Manœuvres politiques et nouveaux objectifs

Lors du lancement de la TZ, Auto Delta fonctionne comme une société complètement distincte, indépendante d’Alfa Romeo. Un fait qui déplait à la direction de la marque milanaise, qui ne voit pas d’un bon œil qu’une entreprise aussi indépendante gère des programmes aussi importants. C’est ainsi qu’après divers accords, Auto Delta est absorbée par Alfa Romeo fin 1964, elle devient Autodelta, en un seul mot. L’année suivante, cette dernière exige que sa société fille se rapproche du siège milanais ainsi que des pistes d’essais de la marque, à Balocco.

Balocco, 1966, Autodelta vient à Balocco pour ses essais, à une heure de Settimo Milanese.

Le siège d’Autodelta est ainsi transféré à Settimo Milanese, en banlieue de Milan, avec Carlo Chiti à la tête. Chizzola, second fondateur de la structure originelle refuse de quitter Udine et quitte l’entreprise. Carlo Chiti se retrouve donc seul à la tête de Auto delta, avec Alfa Romeo comme grand patron. C’est dans ces conditions que nait la TZ2, lancée en lors du Salon de Turin 1965. Une naissance difficile, entre effort industriel, volonté sportive et enjeux politiques.

C’est lors de la courte vie de la TZ2 que l’histoire de Autodelta décolle, même si ce modèle emblématique est stoppé deux ans après son lancement. Alfa Romeo a en effet assez de “simples” victoires de classe remportées, sur les plus beaux théâtres européens, certes.

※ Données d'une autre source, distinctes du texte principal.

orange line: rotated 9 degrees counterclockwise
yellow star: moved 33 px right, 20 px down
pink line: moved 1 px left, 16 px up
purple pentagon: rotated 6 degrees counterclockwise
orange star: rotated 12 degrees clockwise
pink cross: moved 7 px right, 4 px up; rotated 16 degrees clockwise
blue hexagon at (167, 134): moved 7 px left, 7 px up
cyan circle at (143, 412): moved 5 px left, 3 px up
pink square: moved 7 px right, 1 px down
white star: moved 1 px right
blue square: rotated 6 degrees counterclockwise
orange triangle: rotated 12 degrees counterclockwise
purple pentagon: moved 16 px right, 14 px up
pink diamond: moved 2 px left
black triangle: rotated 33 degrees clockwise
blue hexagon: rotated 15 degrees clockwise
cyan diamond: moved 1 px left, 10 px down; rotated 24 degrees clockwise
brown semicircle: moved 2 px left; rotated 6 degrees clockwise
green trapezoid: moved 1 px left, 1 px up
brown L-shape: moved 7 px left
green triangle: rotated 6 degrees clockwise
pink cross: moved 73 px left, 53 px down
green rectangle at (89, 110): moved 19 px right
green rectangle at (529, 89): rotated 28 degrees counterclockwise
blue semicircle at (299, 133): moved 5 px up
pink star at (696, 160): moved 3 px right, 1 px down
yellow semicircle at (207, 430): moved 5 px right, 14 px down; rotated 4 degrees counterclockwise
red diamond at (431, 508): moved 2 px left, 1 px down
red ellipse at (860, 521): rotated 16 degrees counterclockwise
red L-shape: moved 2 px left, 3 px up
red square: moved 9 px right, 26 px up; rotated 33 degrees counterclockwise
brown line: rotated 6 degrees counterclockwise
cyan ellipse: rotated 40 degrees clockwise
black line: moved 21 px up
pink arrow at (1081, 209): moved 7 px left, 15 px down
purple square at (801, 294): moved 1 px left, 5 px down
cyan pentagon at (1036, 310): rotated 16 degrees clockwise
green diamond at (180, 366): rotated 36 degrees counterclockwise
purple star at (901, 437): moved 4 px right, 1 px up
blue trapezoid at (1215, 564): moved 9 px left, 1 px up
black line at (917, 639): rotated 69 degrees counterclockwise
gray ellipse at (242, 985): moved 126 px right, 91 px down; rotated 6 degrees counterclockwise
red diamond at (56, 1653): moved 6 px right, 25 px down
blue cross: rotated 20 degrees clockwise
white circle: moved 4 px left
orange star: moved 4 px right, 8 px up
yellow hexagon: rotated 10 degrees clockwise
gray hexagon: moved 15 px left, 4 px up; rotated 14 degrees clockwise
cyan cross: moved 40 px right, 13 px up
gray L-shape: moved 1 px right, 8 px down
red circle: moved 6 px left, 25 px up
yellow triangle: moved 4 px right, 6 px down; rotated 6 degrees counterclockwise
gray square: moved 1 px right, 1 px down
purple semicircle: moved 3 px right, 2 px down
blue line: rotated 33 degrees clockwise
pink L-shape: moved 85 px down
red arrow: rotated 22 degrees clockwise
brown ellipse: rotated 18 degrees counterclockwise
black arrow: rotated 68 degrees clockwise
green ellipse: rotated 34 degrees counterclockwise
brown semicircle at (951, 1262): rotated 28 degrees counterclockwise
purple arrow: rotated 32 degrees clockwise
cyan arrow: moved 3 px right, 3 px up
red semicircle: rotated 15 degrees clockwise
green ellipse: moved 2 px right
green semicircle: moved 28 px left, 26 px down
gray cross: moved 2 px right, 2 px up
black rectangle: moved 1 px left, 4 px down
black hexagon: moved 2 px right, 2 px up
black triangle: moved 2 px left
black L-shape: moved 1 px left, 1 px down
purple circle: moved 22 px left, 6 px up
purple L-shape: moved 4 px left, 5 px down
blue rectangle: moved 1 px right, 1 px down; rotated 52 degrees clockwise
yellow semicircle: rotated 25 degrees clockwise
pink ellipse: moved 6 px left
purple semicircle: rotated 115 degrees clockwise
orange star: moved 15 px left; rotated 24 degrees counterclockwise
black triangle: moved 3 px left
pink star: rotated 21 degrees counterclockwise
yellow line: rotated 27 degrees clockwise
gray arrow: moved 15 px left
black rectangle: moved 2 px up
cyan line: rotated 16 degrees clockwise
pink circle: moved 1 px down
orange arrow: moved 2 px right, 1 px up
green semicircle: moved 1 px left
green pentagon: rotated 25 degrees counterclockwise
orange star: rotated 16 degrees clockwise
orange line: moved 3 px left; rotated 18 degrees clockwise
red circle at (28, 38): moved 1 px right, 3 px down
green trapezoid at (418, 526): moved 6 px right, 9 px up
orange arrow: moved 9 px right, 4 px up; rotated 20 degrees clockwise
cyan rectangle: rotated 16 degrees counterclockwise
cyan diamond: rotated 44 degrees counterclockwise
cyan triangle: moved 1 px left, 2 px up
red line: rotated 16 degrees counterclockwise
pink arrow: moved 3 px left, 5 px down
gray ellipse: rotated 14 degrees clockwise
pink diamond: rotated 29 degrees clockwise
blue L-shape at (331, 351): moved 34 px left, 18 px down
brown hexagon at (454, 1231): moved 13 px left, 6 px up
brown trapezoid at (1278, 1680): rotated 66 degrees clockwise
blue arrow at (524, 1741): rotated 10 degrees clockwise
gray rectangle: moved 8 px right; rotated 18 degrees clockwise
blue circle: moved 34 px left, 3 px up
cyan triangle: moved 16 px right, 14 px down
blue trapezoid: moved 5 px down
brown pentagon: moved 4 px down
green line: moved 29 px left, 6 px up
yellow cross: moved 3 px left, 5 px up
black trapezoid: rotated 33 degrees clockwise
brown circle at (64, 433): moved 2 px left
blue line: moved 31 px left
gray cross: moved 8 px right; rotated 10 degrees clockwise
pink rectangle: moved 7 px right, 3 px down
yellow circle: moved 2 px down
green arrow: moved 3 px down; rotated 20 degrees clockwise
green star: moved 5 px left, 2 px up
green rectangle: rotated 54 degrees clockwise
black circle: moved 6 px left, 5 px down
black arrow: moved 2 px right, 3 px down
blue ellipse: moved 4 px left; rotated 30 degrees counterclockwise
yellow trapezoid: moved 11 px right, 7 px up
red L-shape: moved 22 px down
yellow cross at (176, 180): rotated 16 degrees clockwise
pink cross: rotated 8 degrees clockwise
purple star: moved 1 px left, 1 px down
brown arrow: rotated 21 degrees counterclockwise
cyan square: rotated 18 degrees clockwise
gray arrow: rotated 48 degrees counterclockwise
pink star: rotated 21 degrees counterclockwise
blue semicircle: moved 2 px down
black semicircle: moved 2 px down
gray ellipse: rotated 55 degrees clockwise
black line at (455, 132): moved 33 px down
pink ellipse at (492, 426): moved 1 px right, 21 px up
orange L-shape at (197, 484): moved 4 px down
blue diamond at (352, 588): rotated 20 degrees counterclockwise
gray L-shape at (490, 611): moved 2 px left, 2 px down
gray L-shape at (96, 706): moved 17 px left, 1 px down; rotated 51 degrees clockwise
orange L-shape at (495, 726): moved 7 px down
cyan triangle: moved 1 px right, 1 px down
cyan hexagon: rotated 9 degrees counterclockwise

La marque italienne souhaite passer un cap et demande à son bras armé Autodelta, avec toujours Chiti à la tête, de passer la deuxième vitesse. Objectif : monde.

L’Alfa Romeo Giulia GTA est déjà présente depuis 1965, avec la compétition client et la classe Grand Tourisme, mais c’est sur le Sport prototype que Alfa louche. Le programme principal est lancé, avec l’endurance et la Tipo 33. Avec cette dernière, c’est simple : Alfa veut tout remporter.

Objectif : Monde pour la Tipo 33, ici aux 24 Heures du Mans 1972. – Alfa Romeo Tipo 33 T3 – Helmut Marko & Vic Elford – Photo DPPI

1966, la société Autodelta est liquidée pour créer le département course Alfa sous le nom “Reparto Corse Alfa Romeo.” Mais cela ne sera que du vernis, les autos seront toujours créées, fabriquées, exploitées aux couleurs Autodelta pendant de nombreuses années, portant toujours le petit triangle bleu et blanc aux côtés de Quadrifoglio verde.

1968, Autodelta joue à 100% son rôle et engage quatre Alfa Romeo T33/2 sur la Targa Florio, fournissant aux équipes clientes un soutien technique.

L’aventure Tipo 33

De 1967 à 1977, cinq modèles de la Tipo 33 se succèdent. Une carrière longue de 10 ans, un record ! Parmi ses principaux faits de guerre, la Tipo 33 remporte la Targa Florio en 1975 avec Arturo Merzario et Nino Vaccarella, mettant véritablement en liesse la Sicile tout entière ! Ce millésime 1975 marquera le premier titre pour Alfa Romeo en Championnat du monde des voitures de sport (World Sportscar Championship), qu’elle confirmera deux ans plus tard. Au Mans par contre, jamais la Tipo 33 ne viendra à bout des Porsche et autres Matra Simca…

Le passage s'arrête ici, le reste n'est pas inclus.